RuntimeError: can't add a new key into hash during iteration
               []= at org/jruby/RubyHash.java:991
               add at /Users/user/.rvm/gems/jruby-1.7.19/gems/http-cookie-1.0.2/lib/http/cookie_jar/hash_store.rb:56
               add at /Users/user/.rvm/gems/jruby-1.7.19/gems/http-cookie-1.0.2/lib/http/cookie_jar.rb:108
               add at (eval):3
               add at /Users/user/.rvm/gems/jruby-1.7.19/gems/mechanize-2.7.3/lib/mechanize/cookie_jar.rb:22
             parse at /Users/user/.rvm/gems/jruby-1.7.19/gems/http-cookie-1.0.2/lib/http/cookie_jar.rb:192
             parse at /Users/user/.rvm/gems/jruby-1.7.19/gems/http-cookie-1.0.2/lib/http/cookie.rb:322
   scan_set_cookie at /Users/user/.rvm/gems/jruby-1.7.19/gems/http-cookie-1.0.2/lib/http/cookie/scanner.rb:212
             parse at /Users/user/.rvm/gems/jruby-1.7.19/gems/http-cookie-1.0.2/lib/http/cookie.rb:281
               tap at org/jruby/RubyKernel.java:1886
             parse at /Users/user/.rvm/gems/jruby-1.7.19/gems/http-cookie-1.0.2/lib/http/cookie.rb:280
             parse at (eval):3
             parse at /Users/user/.rvm/gems/jruby-1.7.19/gems/mechanize-2.7.3/lib/mechanize/cookie.rb:37
             parse at /Users/user/.rvm/gems/jruby-1.7.19/gems/http-cookie-1.0.2/lib/http/cookie_jar.rb:191
      save_cookies at /Users/user/.rvm/gems/jruby-1.7.19/gems/mechanize-2.7.3/lib/mechanize/http/agent.rb:857
  response_cookies at /Users/user/.rvm/gems/jruby-1.7.19/gems/mechanize-2.7.3/lib/mechanize/http/agent.rb:845
              each at org/jruby/RubyArray.java:1613
  response_cookies at /Users/user/.rvm/gems/jruby-1.7.19/gems/mechanize-2.7.3/lib/mechanize/http/agent.rb:844
             fetch at /Users/user/.rvm/gems/jruby-1.7.19/gems/mechanize-2.7.3/lib/mechanize/http/agent.rb:282
         post_form at /Users/user/.rvm/gems/jruby-1.7.19/gems/mechanize-2.7.3/lib/mechanize.rb:1281
            submit at /Users/user/.rvm/gems/jruby-1.7.19/gems/mechanize-2.7.3/lib/mechanize.rb:548
            submit at /Users/user/.rvm/gems/jruby-1.7.19/gems/mechanize-2.7.3/lib/mechanize/form.rb:223
            (root) at main.rb:92

And there is a very similar thing going on in http-cookie:

def add(cookie)
  path_cookies = ((@jar[cookie.domain] ||= {})[cookie.path] ||= {})
  path_cookies[cookie.name] = cookie # offending line
  cleanup if (@gc_index += 1) >= @gc_threshold
  self
end

And again, when I comment out the code in http-cookie that adds a cookie, the error goes away.
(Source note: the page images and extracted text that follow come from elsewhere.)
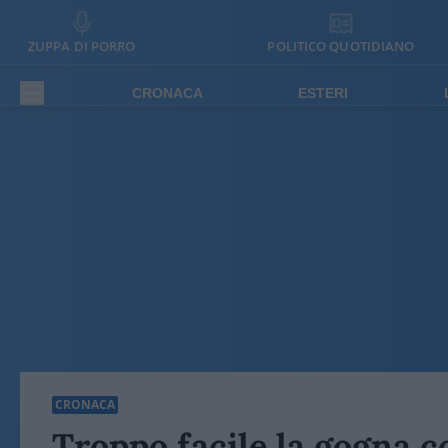
ZUPPA DI PORRO
POLITICO QUOTIDIANO
CRONACA
ESTERI
CRONACA
Troppo facile la gogna c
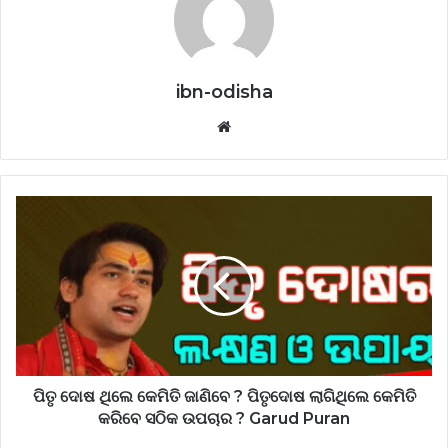
ibn-odisha
Website
ପିତୃ ଦୋଷ ଥିଲେ କେମିତି ଜାଣିବେ ? ପିତୃଦୋଷ ଲାଗିଥିଲେ କେମିତି
କରିବେ ସଠିକ ଉପଚାର ? Garud Puran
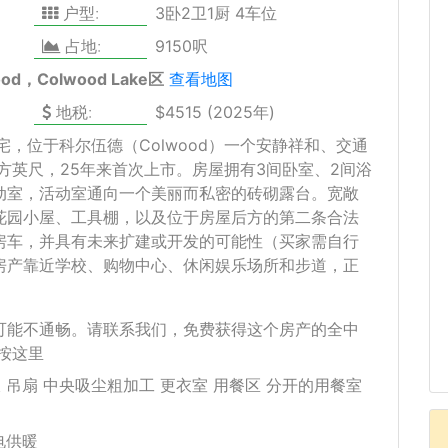
户型:
3卧2卫1厨 4车位
占地:
9150呎
ood，Colwood Lake区
查看地图
地税:
$4515 (2025年)
宅，位于科尔伍德（Colwood）一个安静祥和、交通
平方英尺，25年来首次上市。房屋拥有3间卧室、2间浴
动室，活动室通向一个美丽而私密的砖砌露台。宽敞
花园小屋、工具棚，以及位于房屋后方的第二条合法
房车，并具有未来扩建或开发的可能性（买家需自行
房产靠近学校、购物中心、休闲娱乐场所和步道，正
可能不通畅。请联系我们，免费获得这个房产的全中
按这里
 吊扇 中央吸尘粗加工 更衣室 用餐区 分开的用餐室
电供暖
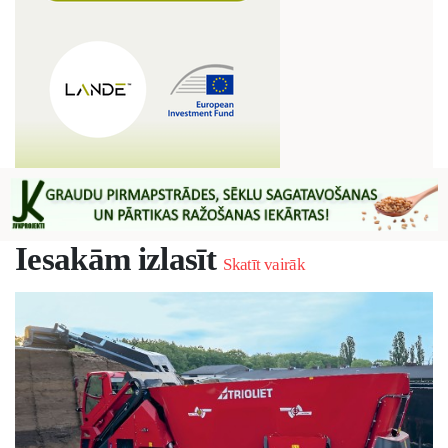
Iesakām izlasīt
Skatīt vairāk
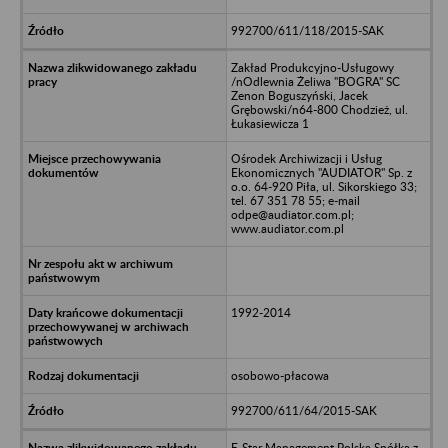
992700/611/118/2015-SAK
Zakład Produkcyjno-Usługowy
/nOdlewnia Żeliwa "BOGRA" SC
Zenon Boguszyński, Jacek
Grębowski/n64-800 Chodzież, ul.
Łukasiewicza 1
Ośrodek Archiwizacji i Usług
Ekonomicznych "AUDIATOR" Sp. z
o.o. 64-920 Piła, ul. Sikorskiego 33;
tel. 67 351 78 55; e-mail
odpe@audiator.com.pl;
www.audiator.com.pl
1992-2014
osobowo-płacowa
992700/611/64/2015-SAK
E-Star Management Polska Spółka z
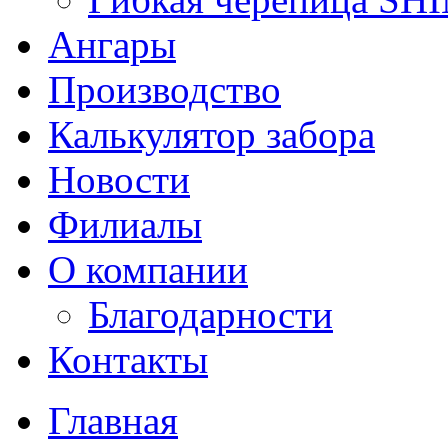
Ангары
Производство
Калькулятор забора
Новости
Филиалы
О компании
Благодарности
Контакты
Главная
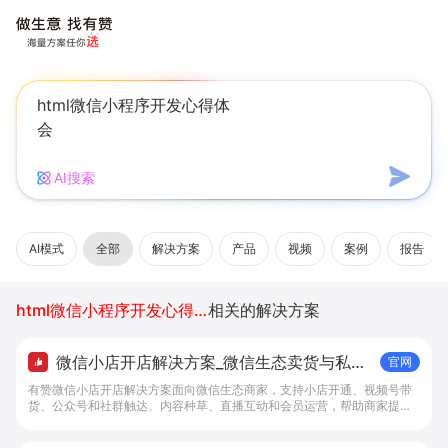
AI搜索
AI模式
全部
解决方案
产品
视频
案例
报告
html微信小程序开发心得体会
相关的解决方案
微信小店开店解决方案_微信生态卖货与私域
官网
经营 - 做生意, 找有赞
有赞微信小店开店解决方案面向微信生态商家，支持小店开通、视频号带
货、公众号和社群触达、内容种草、直播互动和会员运营，帮助商家提升
私域转化与复购。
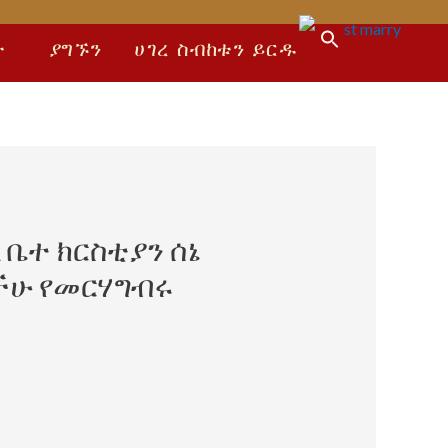
Search
ት
ያግኙን
ሀገረ ስብከቱን ይርዱ
for:
Search Button
ቤተ ክርስቲያን ሰኔ
ታችሁ የመርሃግብሩ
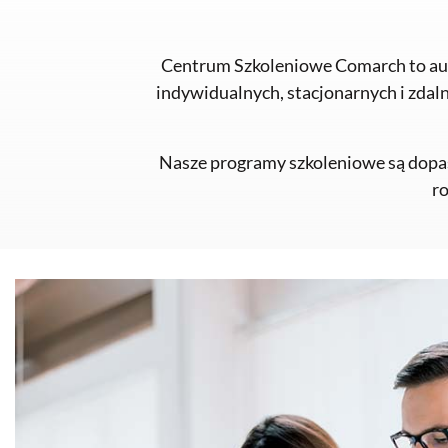
Centrum Szkoleniowe Comarch to auto
indywidualnych, stacjonarnych i zda
Nasze programy szkoleniowe są dopa
ro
But then my program stops scraping the data properly, probably because I've removed said functionality of the gems I'm using. And the oddest thing about all this is that the program only errors out after scraping a certain number of pages, so I'm wondering if I'm doing something wrong on my end. I would share the code that I have, but it's kind of a private program and I'd rather only share parts of it as needed. Btw, my program is working properly on MRI, albeit somewhat slowly.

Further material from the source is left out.